■ EXERCISE BRIEF ■
Where does the string "داشته" appear in the material? Copy each line that holds it.

■ TASK MATERIAL ■
---------------
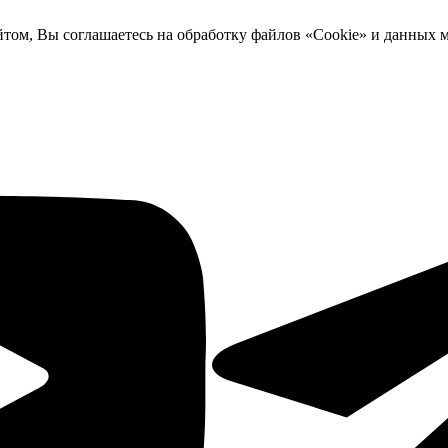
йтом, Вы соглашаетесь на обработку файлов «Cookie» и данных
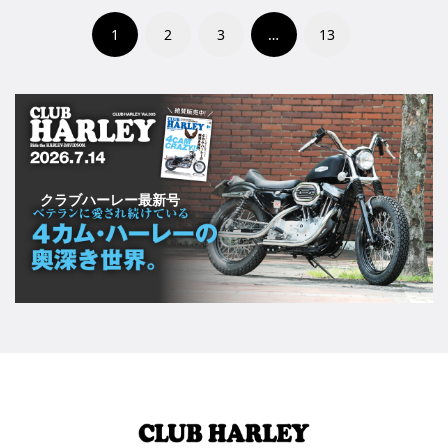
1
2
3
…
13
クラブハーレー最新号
---------------
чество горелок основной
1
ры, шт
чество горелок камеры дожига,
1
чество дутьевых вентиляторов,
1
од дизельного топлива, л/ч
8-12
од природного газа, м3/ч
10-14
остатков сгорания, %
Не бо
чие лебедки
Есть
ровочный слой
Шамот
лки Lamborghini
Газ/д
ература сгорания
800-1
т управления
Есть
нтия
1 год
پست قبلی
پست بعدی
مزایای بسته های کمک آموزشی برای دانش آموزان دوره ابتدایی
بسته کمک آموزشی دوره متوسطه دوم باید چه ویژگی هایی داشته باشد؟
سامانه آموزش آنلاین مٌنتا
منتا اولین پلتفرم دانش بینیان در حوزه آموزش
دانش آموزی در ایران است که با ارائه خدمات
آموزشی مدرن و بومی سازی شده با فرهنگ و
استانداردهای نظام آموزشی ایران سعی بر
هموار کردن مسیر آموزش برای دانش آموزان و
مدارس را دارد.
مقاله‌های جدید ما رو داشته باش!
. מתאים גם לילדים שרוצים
---------------
■ RESULT FOR THIS TASK ■
بسته کمک آموزشی دوره متوسطه دوم باید چه ویژگی هایی داشته باشد؟
مقاله‌های جدید ما رو داشته باش!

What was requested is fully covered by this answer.